====== Data provided ======

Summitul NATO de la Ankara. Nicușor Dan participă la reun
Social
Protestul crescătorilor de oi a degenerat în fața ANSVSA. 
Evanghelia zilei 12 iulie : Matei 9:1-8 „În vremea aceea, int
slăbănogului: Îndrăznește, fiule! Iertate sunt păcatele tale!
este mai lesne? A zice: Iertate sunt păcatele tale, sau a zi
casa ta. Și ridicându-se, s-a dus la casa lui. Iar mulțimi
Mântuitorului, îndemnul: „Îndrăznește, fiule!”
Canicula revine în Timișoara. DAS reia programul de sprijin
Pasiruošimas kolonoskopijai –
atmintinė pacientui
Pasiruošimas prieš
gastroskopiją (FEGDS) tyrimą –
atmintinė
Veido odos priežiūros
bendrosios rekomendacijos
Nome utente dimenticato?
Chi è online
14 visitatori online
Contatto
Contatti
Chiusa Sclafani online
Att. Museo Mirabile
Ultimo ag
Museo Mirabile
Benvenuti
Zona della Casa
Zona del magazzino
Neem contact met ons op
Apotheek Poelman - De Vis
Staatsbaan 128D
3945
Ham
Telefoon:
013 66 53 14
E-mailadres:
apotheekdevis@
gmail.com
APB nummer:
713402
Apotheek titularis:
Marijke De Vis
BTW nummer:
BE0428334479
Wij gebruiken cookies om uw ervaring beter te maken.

======
====== Data provided ======

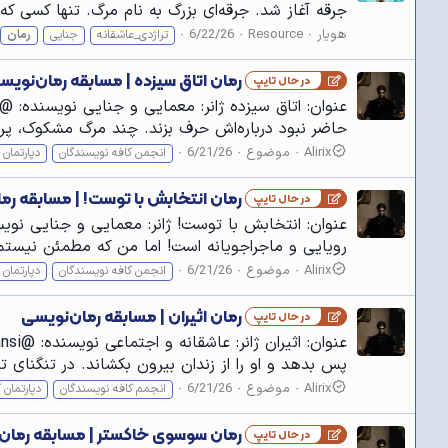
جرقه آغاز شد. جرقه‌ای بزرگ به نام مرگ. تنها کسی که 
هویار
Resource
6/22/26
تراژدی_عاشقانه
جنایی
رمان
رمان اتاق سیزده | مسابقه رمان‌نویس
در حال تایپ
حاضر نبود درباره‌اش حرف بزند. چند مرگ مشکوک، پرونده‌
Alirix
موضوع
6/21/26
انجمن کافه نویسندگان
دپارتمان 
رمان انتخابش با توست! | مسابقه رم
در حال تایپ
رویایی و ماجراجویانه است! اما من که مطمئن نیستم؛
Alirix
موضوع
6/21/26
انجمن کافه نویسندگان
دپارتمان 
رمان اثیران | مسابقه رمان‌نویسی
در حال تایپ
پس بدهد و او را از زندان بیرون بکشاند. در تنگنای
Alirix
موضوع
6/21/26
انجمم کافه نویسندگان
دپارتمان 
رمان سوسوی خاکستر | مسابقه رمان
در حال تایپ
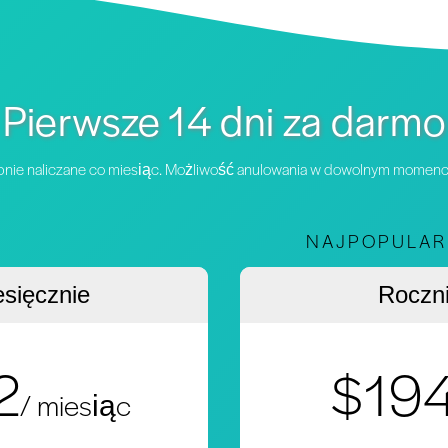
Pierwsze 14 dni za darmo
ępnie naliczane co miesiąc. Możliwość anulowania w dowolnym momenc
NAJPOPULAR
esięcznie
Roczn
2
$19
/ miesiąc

======

What is required: Nothing but a number should be given: the count of lines in the entries that contain the word "tale".

Answer: 2